Neale, Murphy-Brown’s lawyer, objected and asked for a mistrial due to Kaeske outlining costs and profits with his statement about punitive damages.

Judge Britt overruled the objection and denied the motion.

After the motion Neale started his closing arguments for the defense. He began by saying, “don’t be fooled by everything else you have been subjected to.”

According to Neale the plaintiffs want the jury to focus on the nineties before regulations in the Hog Industry were made.

Neale pointed out three photos to the jury that were not related to the farms contracted with Murphy-Brown. The only medical expert in the case was Dr. Keith Ramsey who was presented by the defense team for medical expert testimony.

Ramsey testified to never seeing or hearing adverse health affects caused by hog farms, Neale stated. He continued with the doctor’s testimony about no relation between the hog farms and MRSA.

Neale explained to the jury that Anaerobic lagoons and spray fields is a sustainable manure management system. Neale stated the plaintiffs put the proven process on trial.

Governors Hunt, Easley, Purdue, McCrory, and Cooper all approved the Hog Industry permits as they continue to operate with the lagoons and spray field processes.

Neale countered Kaeske’s claims of finding a better alternative for hog waste management know as Super Soils. According to Neale, Super Soils process would need 700 solid waste facilities in North Carolina and it has never seen operation. He added Super Soil would put twelve percent of farmers out of business.

Neale also argued covers on the lagoons make the odor worse when sprayed. He said it would increase the nitrogen levels which in turn would increase the ammonia odor.

Neale brought out a calendar presented by the plaintiffs from March to June of 2015 noting that during the 122 days there were no complaints about trucks or buzzards. From 1999 to 2016 there was only one official complaint filed due to odor but was quickly closed after a visit to the farm in question according to Neale.

Neale reminded the jury about the field close by plaintiffs Jimmy Jacob’s and Jimmy Carr’s properties where human waste is used as fertilizer and the testimony plaintiff gave stating the nuisance odor was caused by that field.

The jury was also reminded the plaintiff came back to testify he made a mistake; saying the field with the human waste was not the source of the odor causing the nuisance, but it was the Greenwood hog farm causing the odor. Neale told the jury to decide which side of that plaintiff’s testimony they would choose to believe as the truth.

None of the plaintiffs complained until after the lawsuit process had started back in 2014 according to the defense attorney. He also pointed out no laws are being broken in the hog industry’s operating procedures and the farms are operated according to current state regulations.
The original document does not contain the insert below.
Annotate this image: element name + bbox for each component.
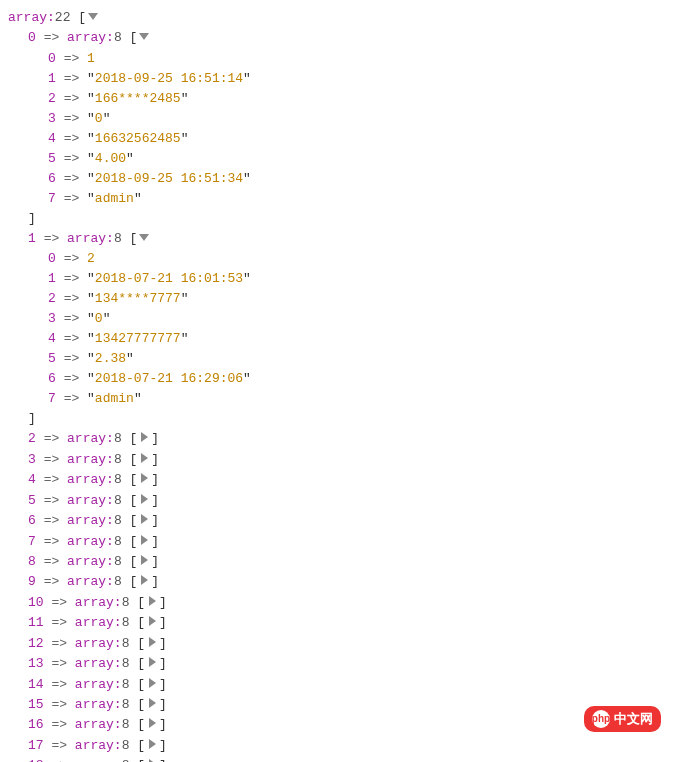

Before closing, Neale told the jury Murphy-Brown, LLC maintains Standard Operating Procedures (SOP) for their contracted hog producers. When a hog farmer/producer is not managing their farms well, Murphy-Brown will and has asked the farmers to sell their property to someone who may manage their hog production farms better, Neale stated. He continued saying, Dean Hilton, the hog producer in the trail and a witness testified to terminating employees who did not practice Murphy-Brown’s SOP as well. 

There is no evidence proving the plaintiff’s claims Neale told the jury at the end of his argument.
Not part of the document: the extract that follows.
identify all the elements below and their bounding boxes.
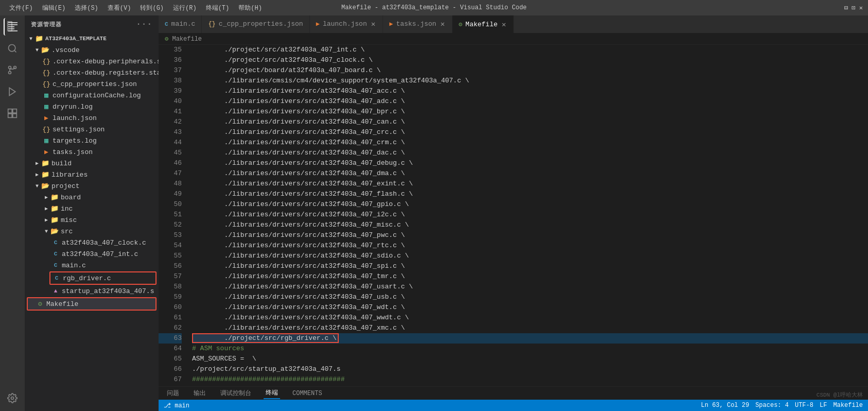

Before adjourning the jury heard once more from Kaeske, the Attorney representing the plaintiffs. Kaeske repeated the quote by Rep. Richard Morgan from the 1990’s about the industry being dominated by corporate leaders and mentioned it was a foreign operation. 
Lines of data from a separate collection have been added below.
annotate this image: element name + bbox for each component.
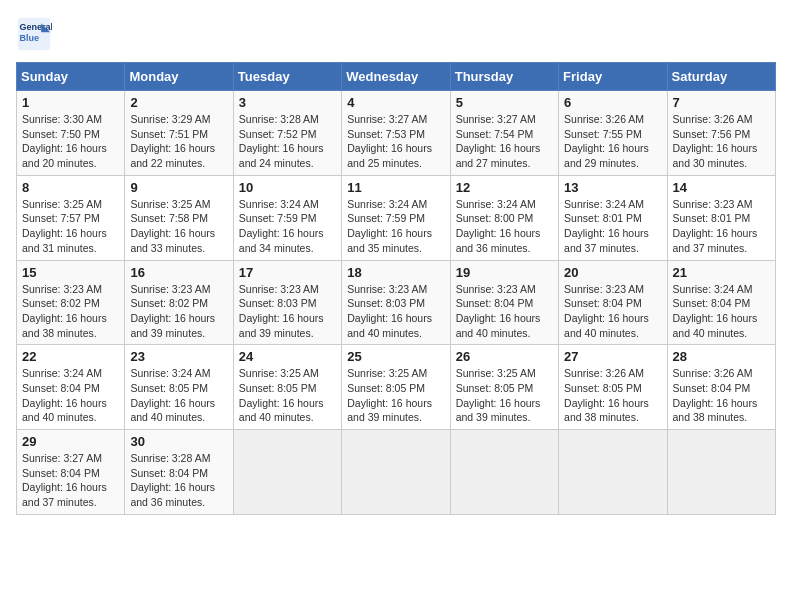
day-number: 11 (347, 180, 444, 195)
calendar-cell (342, 430, 450, 515)
weekday-header-friday: Friday (559, 63, 667, 91)
calendar-cell: 8Sunrise: 3:25 AM Sunset: 7:57 PM Daylig… (17, 175, 125, 260)
day-info: Sunrise: 3:26 AM Sunset: 7:55 PM Dayligh… (564, 112, 661, 171)
day-info: Sunrise: 3:24 AM Sunset: 7:59 PM Dayligh… (239, 197, 336, 256)
calendar-cell: 5Sunrise: 3:27 AM Sunset: 7:54 PM Daylig… (450, 91, 558, 176)
day-info: Sunrise: 3:27 AM Sunset: 7:53 PM Dayligh… (347, 112, 444, 171)
day-info: Sunrise: 3:24 AM Sunset: 8:00 PM Dayligh… (456, 197, 553, 256)
calendar-cell: 1Sunrise: 3:30 AM Sunset: 7:50 PM Daylig… (17, 91, 125, 176)
day-info: Sunrise: 3:25 AM Sunset: 7:58 PM Dayligh… (130, 197, 227, 256)
calendar-cell: 13Sunrise: 3:24 AM Sunset: 8:01 PM Dayli… (559, 175, 667, 260)
calendar-cell: 20Sunrise: 3:23 AM Sunset: 8:04 PM Dayli… (559, 260, 667, 345)
day-info: Sunrise: 3:24 AM Sunset: 8:05 PM Dayligh… (130, 366, 227, 425)
calendar-week-2: 8Sunrise: 3:25 AM Sunset: 7:57 PM Daylig… (17, 175, 776, 260)
logo-icon: General Blue (16, 16, 52, 52)
day-number: 2 (130, 95, 227, 110)
day-number: 9 (130, 180, 227, 195)
day-number: 8 (22, 180, 119, 195)
day-number: 12 (456, 180, 553, 195)
day-info: Sunrise: 3:28 AM Sunset: 7:52 PM Dayligh… (239, 112, 336, 171)
day-number: 23 (130, 349, 227, 364)
day-info: Sunrise: 3:26 AM Sunset: 8:04 PM Dayligh… (673, 366, 770, 425)
calendar-cell: 15Sunrise: 3:23 AM Sunset: 8:02 PM Dayli… (17, 260, 125, 345)
calendar-cell (667, 430, 775, 515)
calendar-cell: 14Sunrise: 3:23 AM Sunset: 8:01 PM Dayli… (667, 175, 775, 260)
day-info: Sunrise: 3:24 AM Sunset: 8:01 PM Dayligh… (564, 197, 661, 256)
day-info: Sunrise: 3:26 AM Sunset: 8:05 PM Dayligh… (564, 366, 661, 425)
calendar-cell: 17Sunrise: 3:23 AM Sunset: 8:03 PM Dayli… (233, 260, 341, 345)
day-number: 5 (456, 95, 553, 110)
day-number: 21 (673, 265, 770, 280)
calendar-cell: 3Sunrise: 3:28 AM Sunset: 7:52 PM Daylig… (233, 91, 341, 176)
day-number: 3 (239, 95, 336, 110)
day-info: Sunrise: 3:24 AM Sunset: 8:04 PM Dayligh… (673, 282, 770, 341)
day-number: 25 (347, 349, 444, 364)
day-info: Sunrise: 3:23 AM Sunset: 8:04 PM Dayligh… (564, 282, 661, 341)
calendar-cell: 24Sunrise: 3:25 AM Sunset: 8:05 PM Dayli… (233, 345, 341, 430)
weekday-header-wednesday: Wednesday (342, 63, 450, 91)
page-header: General Blue (16, 16, 776, 52)
day-info: Sunrise: 3:25 AM Sunset: 7:57 PM Dayligh… (22, 197, 119, 256)
day-number: 15 (22, 265, 119, 280)
day-number: 10 (239, 180, 336, 195)
day-info: Sunrise: 3:28 AM Sunset: 8:04 PM Dayligh… (130, 451, 227, 510)
calendar-cell (450, 430, 558, 515)
calendar-table: SundayMondayTuesdayWednesdayThursdayFrid… (16, 62, 776, 515)
weekday-header-thursday: Thursday (450, 63, 558, 91)
svg-text:Blue: Blue (20, 33, 40, 43)
day-info: Sunrise: 3:24 AM Sunset: 8:04 PM Dayligh… (22, 366, 119, 425)
calendar-cell (233, 430, 341, 515)
day-info: Sunrise: 3:26 AM Sunset: 7:56 PM Dayligh… (673, 112, 770, 171)
day-number: 13 (564, 180, 661, 195)
calendar-cell: 9Sunrise: 3:25 AM Sunset: 7:58 PM Daylig… (125, 175, 233, 260)
calendar-cell: 4Sunrise: 3:27 AM Sunset: 7:53 PM Daylig… (342, 91, 450, 176)
calendar-week-4: 22Sunrise: 3:24 AM Sunset: 8:04 PM Dayli… (17, 345, 776, 430)
day-number: 22 (22, 349, 119, 364)
calendar-cell: 23Sunrise: 3:24 AM Sunset: 8:05 PM Dayli… (125, 345, 233, 430)
day-info: Sunrise: 3:23 AM Sunset: 8:01 PM Dayligh… (673, 197, 770, 256)
day-info: Sunrise: 3:25 AM Sunset: 8:05 PM Dayligh… (456, 366, 553, 425)
weekday-header-row: SundayMondayTuesdayWednesdayThursdayFrid… (17, 63, 776, 91)
day-number: 18 (347, 265, 444, 280)
day-number: 26 (456, 349, 553, 364)
day-info: Sunrise: 3:23 AM Sunset: 8:02 PM Dayligh… (130, 282, 227, 341)
weekday-header-sunday: Sunday (17, 63, 125, 91)
calendar-cell (559, 430, 667, 515)
calendar-cell: 11Sunrise: 3:24 AM Sunset: 7:59 PM Dayli… (342, 175, 450, 260)
day-number: 16 (130, 265, 227, 280)
calendar-cell: 25Sunrise: 3:25 AM Sunset: 8:05 PM Dayli… (342, 345, 450, 430)
day-number: 19 (456, 265, 553, 280)
day-number: 20 (564, 265, 661, 280)
calendar-cell: 29Sunrise: 3:27 AM Sunset: 8:04 PM Dayli… (17, 430, 125, 515)
calendar-week-5: 29Sunrise: 3:27 AM Sunset: 8:04 PM Dayli… (17, 430, 776, 515)
day-number: 29 (22, 434, 119, 449)
weekday-header-tuesday: Tuesday (233, 63, 341, 91)
day-info: Sunrise: 3:30 AM Sunset: 7:50 PM Dayligh… (22, 112, 119, 171)
day-info: Sunrise: 3:25 AM Sunset: 8:05 PM Dayligh… (347, 366, 444, 425)
weekday-header-monday: Monday (125, 63, 233, 91)
weekday-header-saturday: Saturday (667, 63, 775, 91)
calendar-cell: 18Sunrise: 3:23 AM Sunset: 8:03 PM Dayli… (342, 260, 450, 345)
calendar-cell: 26Sunrise: 3:25 AM Sunset: 8:05 PM Dayli… (450, 345, 558, 430)
day-number: 17 (239, 265, 336, 280)
calendar-cell: 16Sunrise: 3:23 AM Sunset: 8:02 PM Dayli… (125, 260, 233, 345)
calendar-cell: 22Sunrise: 3:24 AM Sunset: 8:04 PM Dayli… (17, 345, 125, 430)
calendar-cell: 21Sunrise: 3:24 AM Sunset: 8:04 PM Dayli… (667, 260, 775, 345)
day-number: 7 (673, 95, 770, 110)
day-info: Sunrise: 3:23 AM Sunset: 8:04 PM Dayligh… (456, 282, 553, 341)
day-info: Sunrise: 3:25 AM Sunset: 8:05 PM Dayligh… (239, 366, 336, 425)
day-number: 24 (239, 349, 336, 364)
day-info: Sunrise: 3:29 AM Sunset: 7:51 PM Dayligh… (130, 112, 227, 171)
calendar-cell: 30Sunrise: 3:28 AM Sunset: 8:04 PM Dayli… (125, 430, 233, 515)
day-info: Sunrise: 3:27 AM Sunset: 7:54 PM Dayligh… (456, 112, 553, 171)
day-info: Sunrise: 3:23 AM Sunset: 8:02 PM Dayligh… (22, 282, 119, 341)
day-info: Sunrise: 3:23 AM Sunset: 8:03 PM Dayligh… (347, 282, 444, 341)
calendar-cell: 12Sunrise: 3:24 AM Sunset: 8:00 PM Dayli… (450, 175, 558, 260)
day-number: 6 (564, 95, 661, 110)
calendar-cell: 19Sunrise: 3:23 AM Sunset: 8:04 PM Dayli… (450, 260, 558, 345)
calendar-cell: 28Sunrise: 3:26 AM Sunset: 8:04 PM Dayli… (667, 345, 775, 430)
day-info: Sunrise: 3:27 AM Sunset: 8:04 PM Dayligh… (22, 451, 119, 510)
calendar-week-1: 1Sunrise: 3:30 AM Sunset: 7:50 PM Daylig… (17, 91, 776, 176)
day-number: 30 (130, 434, 227, 449)
day-info: Sunrise: 3:23 AM Sunset: 8:03 PM Dayligh… (239, 282, 336, 341)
Before retiring from the argument Kaeske mentioned the profits being funneled to the top of Smithfield and it’s foreign owners and the dollars spent on advertising and lobbyist by the company. Finally he asked the jury to think about everything his clients have suffered in the past seven years when deciding punitive damages.

Judge Britt gave the jury a packet of instructions and then read them to the group before adjourning for them to deliberate. The jury left the courtroom just before 2 p.m. to begin deliberations. No verdict has been announced at time of publication.